I was doing some research on visa renewal information and came across a post on another forum where the person said; 

*“If you got your initial FM3 in the US or Canada, by the way, your renewal date is the date you actually entered Mexico at the border and had your visa first stamped. It is not the date you picked up your new FM3 at the consulate in the US where you got it.”*

Does anyone know if this is true? I received my visa in the U.S. on December 10th and it was stamped on February 13th which one would be my renewal date?


----------



## RVGRINGO (May 16, 2007)

"Fecha de Vencimiento" is the date you are looking for, and it is posted in your booklet. That is the expiration date and you should apply for renewal 30 days prior to that date.

When you entered Mexico, you should have been stamped 'in' on the 'Entradas' page.

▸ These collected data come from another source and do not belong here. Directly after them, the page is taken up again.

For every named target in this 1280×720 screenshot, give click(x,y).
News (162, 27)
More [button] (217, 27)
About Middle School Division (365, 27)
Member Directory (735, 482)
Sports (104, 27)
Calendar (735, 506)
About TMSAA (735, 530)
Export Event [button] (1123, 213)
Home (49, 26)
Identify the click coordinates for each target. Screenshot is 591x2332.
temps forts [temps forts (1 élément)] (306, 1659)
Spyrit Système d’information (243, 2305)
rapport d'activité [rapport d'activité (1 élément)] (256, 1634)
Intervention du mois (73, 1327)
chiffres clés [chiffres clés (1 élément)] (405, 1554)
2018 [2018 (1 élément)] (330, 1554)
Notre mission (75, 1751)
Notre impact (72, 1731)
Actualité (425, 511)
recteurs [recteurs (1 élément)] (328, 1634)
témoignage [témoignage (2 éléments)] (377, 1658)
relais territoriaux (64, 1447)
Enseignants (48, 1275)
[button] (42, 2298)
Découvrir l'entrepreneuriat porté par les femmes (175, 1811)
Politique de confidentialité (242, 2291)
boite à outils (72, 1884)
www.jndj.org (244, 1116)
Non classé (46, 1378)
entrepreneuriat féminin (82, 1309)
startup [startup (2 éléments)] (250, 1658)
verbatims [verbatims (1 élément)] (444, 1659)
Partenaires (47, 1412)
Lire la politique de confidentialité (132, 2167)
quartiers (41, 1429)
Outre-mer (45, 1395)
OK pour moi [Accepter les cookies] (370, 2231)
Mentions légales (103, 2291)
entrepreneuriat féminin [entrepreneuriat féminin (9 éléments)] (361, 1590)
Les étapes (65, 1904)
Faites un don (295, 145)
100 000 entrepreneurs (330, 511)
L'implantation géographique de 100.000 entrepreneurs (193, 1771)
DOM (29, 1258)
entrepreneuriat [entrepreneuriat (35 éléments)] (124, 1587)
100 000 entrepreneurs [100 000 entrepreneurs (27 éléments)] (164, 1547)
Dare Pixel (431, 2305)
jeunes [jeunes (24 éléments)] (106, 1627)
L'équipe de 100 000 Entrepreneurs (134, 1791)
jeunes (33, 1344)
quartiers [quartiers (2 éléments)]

Upon arrival at your destination, you had 30 days to register you FM3 with INM and establish your address in Mexico.


----------



## Silence820 (Nov 5, 2009)

*Update;*

Went to INM today, they told me that the visa is valid for 1 year from the date a person arrives into the country, not from the date the visa was issued. I hope this helps anyone else that may have a similar problem.


----------



## RVGRINGO (May 16, 2007)

Silence,
That applies only to your visa and the circumstances under which it was issued, which are now obsolete for newly issued visas. Yours is an unusual case and should not be an example for others. The vast majority of visas are issued in Mexico.

The 'no inmigrante' and 'inmigrante' visas are now issued only in Mexico. As soon as the old FM3/2 booklets are renewed, you will be issued a plastic 'credencial', which will have the expiration date printed on the back.


----------